Rumbling through Twitter I found a Jupyter Notebook of Paige Bailey written at the rOpensci unconf about Ethical Machine Learning which you can read here. It was very interesting to look at her workflow but even more interesting was the set of questions she asked herself before and during the analysis. I paste them here just to keep them as a reference.
As you design the goal and the purpose of your machine learning product, you must first ask: Who is your audience?
- Is your product or analysis meant to include all people?
- And, if not: is it targeted to an exclusive audience?
- Is there a person on your team tasked specifically with identifying and resolving bias and discrimination issues?
Once the concept and scope have been defined, it is time to focus on the acquisition, evaluation, and cleaning of data. We have received a single .csv file filled with information on customers from the bank’s manager. Some questions to consider:
- Did the data come from a system prone to human error?
- Is the data current?
- What technology facilitated the collection of the data?
- Was participation of the data subjects voluntary?
- Does the context of the collection match the context of your use?
- Was your data collected by people or a system that was operating with quotas or a particular incentive structure?
Now that your data has been collected, it would be a great idea to evaluate and describe it:
- Who is represented in the data?
- Who is under-represented or absent from your data?
- Can you find additional data, or use statistical methods, to make your data more inclusive?
- Was the data collected in an environment where data subjects had meaningful choices?
- How does the data reflect the perspective of the institution that collected it?
- Were fields within the data inferred or appended beyond what was clear to the data subject?
Would this use of the data surprise the data subjects?
The next step would be cleaning the data.
- Are there any fields that should be eliminated from your data?
- Can you use anonymization or pseudonymization techniques to avoid needless evaluation or processing of individual data?
Establishing logic for variables
- Can you describe the logic that connects the variables to the output of your equation?
- Do your variables have a causal relationship to the results they predict?
- How did you determine what weight to give each variable?
- Will your variables apply equally across race, gender, age, disability, ethnicity, socioeconomic status, education, etc.?
- What are you assuming about the kinds of people in your data set?
- Would you be comfortable explaining your assumptions to the public?
- What assumptions are you relying on to determine the relevant variables and their weights?
- What amount and type of error do you expect?
- How will you ensure your system is behaving the way you intend? How reliable is it?
How will you choose your analytical method? For example, predictive analytics, machine learning (supervised, unsupervised), neural networks or deep learning, etc.

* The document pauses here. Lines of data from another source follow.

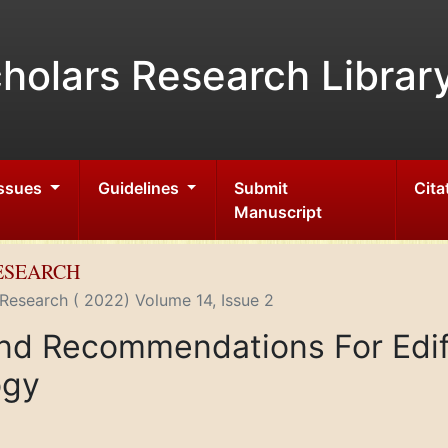
holars Research Librar
Issues
Guidelines
Submit
Cita
Manuscript
RESEARCH
 Research ( 2022) Volume 14, Issue 2
nd Recommendations For Edif
ogy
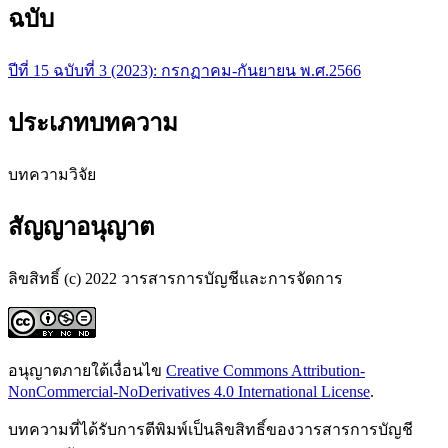
ฉบับ
ปีที่ 15 ฉบับที่ 3 (2023): กรกฏาคม-กันยายน พ.ศ.2566
ประเภทบทความ
บทความวิจัย
สัญญาอนุญาต
ลิขสิทธิ์ (c) 2022 วารสารการบัญชีและการจัดการ
อนุญาตภายใต้เงื่อนไข
Creative Commons Attribution-
NonCommercial-NoDerivatives 4.0 International License
.
บทความที่ได้รับการตีพิมพ์เป็นลิขสิทธิ์ของวารสารการบัญชี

- How much transparency does this method allow your end users and yourself?
- Are non-deterministic outcomes acceptable given your legal or ethical obligations around transparency and explainability?
- Does your choice of analytical method allow you to sufficiently explain your results?
- What particular tasks are associated with the type of analytical method you are using?
- How could results that look successful still contain bias?
- Is there a trustworthy or audited source for the tools you need?
- Have the tools you are using been associated with biased products?
- Or, if you build from scratch: can you or a third-party test your tools for any features that can result in biased or unfair outcomes?